Output, exactly as written, the lines below starting at the line containing "Mutterschutzgesetz" and ending at the line containing "Musikschule in Schwetzingen.". Drop the pictures and keep both end lines.

Start of Given entries

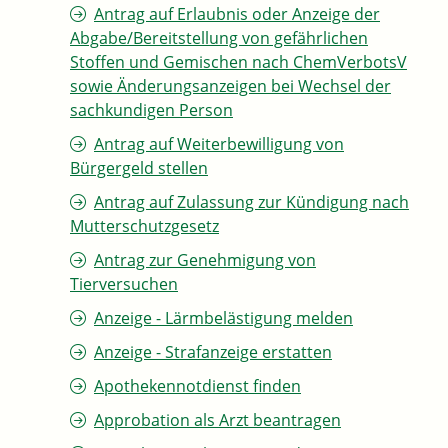
Antrag auf Erlaubnis oder Anzeige der
Abgabe/Bereitstellung von gefährlichen
Stoffen und Gemischen nach ChemVerbotsV
sowie Änderungsanzeigen bei Wechsel der
sachkundigen Person
Antrag auf Weiterbewilligung von
Bürgergeld stellen
Antrag auf Zulassung zur Kündigung nach
Mutterschutzgesetz
Antrag zur Genehmigung von
Tierversuchen
Anzeige - Lärmbelästigung melden
Anzeige - Strafanzeige erstatten
Apothekennotdienst finden
Approbation als Arzt beantragen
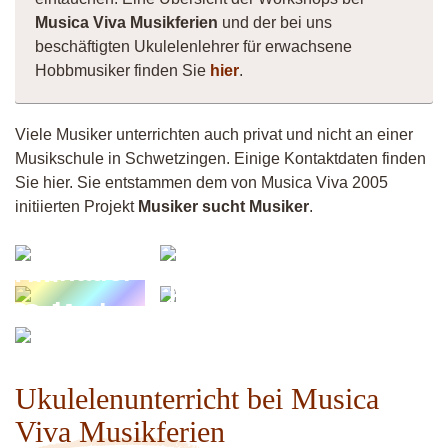
Musica Viva Musikferien
und der bei uns
beschäftigten Ukulelenlehrer für erwachsene
Hobbmusiker finden Sie
hier
.
Viele Musiker unterrichten auch privat und nicht an einer
Musikschule in Schwetzingen. Einige Kontaktdaten finden
Sie hier. Sie entstammen dem von Musica Viva 2005
initiierten Projekt
Musiker sucht Musiker
.
Klaus
Andy
Schader
Tim
Matthias
Stolzmann
IG:Markus
Bahmann
Ukulelenunterricht bei Musica
Viva Musikferien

End of Given entries

● Task solution:
Mutterschutzgesetz
Antrag zur Genehmigung von
Tierversuchen
Anzeige - Lärmbelästigung melden
Anzeige - Strafanzeige erstatten
Apothekennotdienst finden
Approbation als Arzt beantragen
Musica Viva Musikferien
und der bei uns
beschäftigten Ukulelenlehrer für erwachsene
Hobbmusiker finden Sie
hier
.
Viele Musiker unterrichten auch privat und nicht an einer
Musikschule in Schwetzingen. Einige Kontaktdaten finden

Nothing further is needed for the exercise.